PROMPT —
Retype, word for word, every line from the one holding "Afterward, head to" through the one holding "Places of interest" in the entries below, both included, and only those lines.

————

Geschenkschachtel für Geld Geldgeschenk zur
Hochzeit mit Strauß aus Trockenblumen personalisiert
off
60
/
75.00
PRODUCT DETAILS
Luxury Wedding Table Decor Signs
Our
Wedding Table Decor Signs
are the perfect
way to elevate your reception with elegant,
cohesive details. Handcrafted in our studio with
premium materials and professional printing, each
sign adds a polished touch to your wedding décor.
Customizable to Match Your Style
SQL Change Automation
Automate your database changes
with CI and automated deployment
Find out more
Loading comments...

————

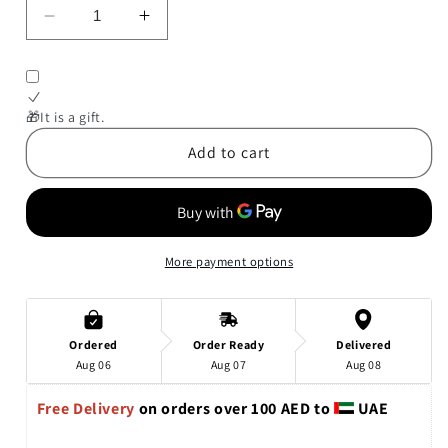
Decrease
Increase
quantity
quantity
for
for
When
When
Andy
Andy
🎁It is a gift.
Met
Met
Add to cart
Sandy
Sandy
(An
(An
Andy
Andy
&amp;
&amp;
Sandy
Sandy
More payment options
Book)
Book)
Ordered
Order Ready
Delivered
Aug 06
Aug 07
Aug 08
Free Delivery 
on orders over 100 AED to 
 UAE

————

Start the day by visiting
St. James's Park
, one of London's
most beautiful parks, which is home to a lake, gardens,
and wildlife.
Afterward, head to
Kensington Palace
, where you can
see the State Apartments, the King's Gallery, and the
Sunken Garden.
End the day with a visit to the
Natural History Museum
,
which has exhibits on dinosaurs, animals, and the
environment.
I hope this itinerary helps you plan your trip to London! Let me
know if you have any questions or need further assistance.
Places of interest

————

ANSWER SPACE —
Afterward, head to
Kensington Palace
, where you can
see the State Apartments, the King's Gallery, and the
Sunken Garden.
End the day with a visit to the
Natural History Museum
,
which has exhibits on dinosaurs, animals, and the
environment.
I hope this itinerary helps you plan your trip to London! Let me
know if you have any questions or need further assistance.
Places of interest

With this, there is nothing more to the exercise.